A faithful transcription of all the data, images excluded, is the required answer.
########
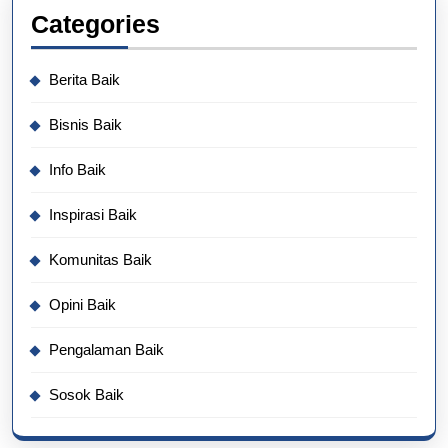
Categories
Berita Baik
Bisnis Baik
Info Baik
Inspirasi Baik
Komunitas Baik
Opini Baik
Pengalaman Baik
Sosok Baik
########
Answer space:
Categories
Berita Baik
Bisnis Baik
Info Baik
Inspirasi Baik
Komunitas Baik
Opini Baik
Pengalaman Baik
Sosok Baik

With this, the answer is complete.